Quirigua has about a dozen steles--the Greek word for tall vertical stones. To say that these are rich in detail is an understatement. Except in places where the rock has been eroded away, these things were covered with drawings, each of which conveyed a message. Not all the meanings have been deciphered yet, but among the ones that have are the incomparable Mayan numerical and calendrical notations. These tell with amazing accuracy--down to the day--exactly when these steles were dedicated. Notations about star positions on the steles--agree with the dates given.
And we're not talking about the Greeks here, but a rather primitive people in the years between 300 and 700 AD. But in many ways they were ahead of the rest of the world. They were using the mathematical concept of zero before any other culture was.
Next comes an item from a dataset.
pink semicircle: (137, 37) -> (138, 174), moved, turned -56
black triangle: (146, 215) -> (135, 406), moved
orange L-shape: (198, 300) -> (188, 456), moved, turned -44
Our guide Rita was clearly a scholar of the Maya, and told the whole story of Quirigua. Apparently this small town defeated the much larger Copan in a battle, the report of which is amply explained on one of the steles. There were political intrigues, some kings who were better than others, and all the same stuff we read about in newspapers now.
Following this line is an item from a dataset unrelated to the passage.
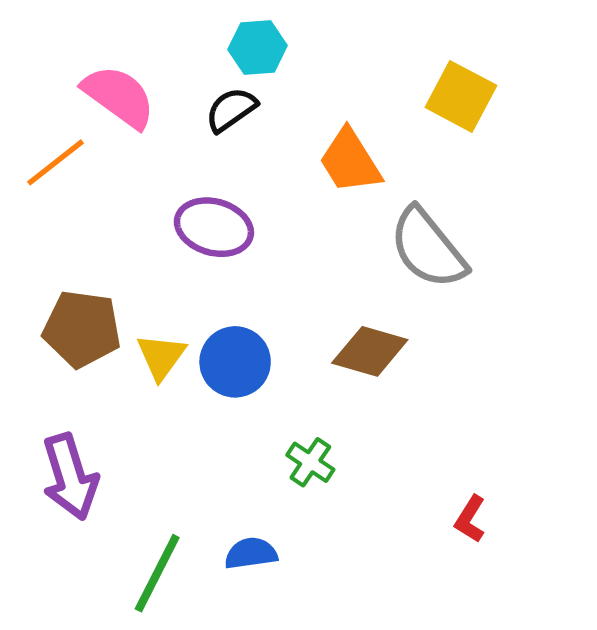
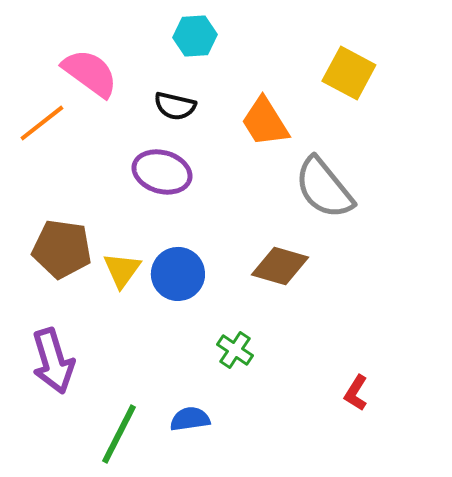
black semicircle: (231, 110) -> (175, 106), moved, turned -132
Even though it drizzled off and on while we walked from one stele to another, and the ground was squishy wet (it's like that all the time, said the guide), I'm very glad I spent the $85 for all this.
Quirigua is preserved in the middle of an immense Del Monte banana plantation. The wet weather, Rita said, is perfect for bananas, and they get three crops a year from the place. "The biggest bananas go to the States, the medium bananas go to Europe, and we eat the small ones," she said.
The only disappointment on the tour was that we didn't stop somewhere for a Guatemalan lunch. On the other hand, the same marimba band that was here last year--Familia Portueria--was playing up a storm once again. I sat there through two sets and one performance by a young dance troupe.
Back on the ship, the Martini Club attracted about half of the group. I decided it was time for an actual martini. I should have stopped with one. The first martini is always the best. But the Galaxy of the Stars bar was serving doubles. And two of those was too much, particularly after having skipped lunch. I was pretty well sloshed by the time we made it to Le Bistro, our dinner venue tonight.
Le Bistro is easily the best of the specialty restaurants on Norwegian Cruise Lines's ships. It has been on all of the four I've taken, and although the surcharge is not the highest on the ship, its food surpasses everything else.
Remembering how good the escargots were last time, I started with those again. Then a creamy mushroom soup, served in a bread bowl. I was looking at the foie gras-stuffed chicken for the entree, but the lady next to me--the same one who had the tough sirloin last night--said she wouldn't mind splitting the double-cut ribeye. My guilt about recommending the sirloin last night made me go along, but I'm glad I did. The beef was perfectly cooked and slathered with bearnaise. It was better than any ribeye I've had in a long time. Good enough to make it into the top three dishes on the cruise, in fact.
They served a three-way dessert that hit all of the major dessert groups (chocolate, custard, and fruit). We'd gone through at least two bottles of wine. Somehow, I got the check for the whole table: a shade over $200. I am decidedly overspending on this trip. Fortunately or un-, Mary Ann is not here to look at me disapprovingly.
I went to karaoke, hosted by a different guy with a different selection of music from the one I saw two evenings ago. This one had almost nothing from my era. By which I mean not only almost no Sinatra, but also almost no Beatles. And I told him so.
I took some great pictures of Quirigua and our dinner at Le Bistro. Tomorrow's entry explains why they're not here.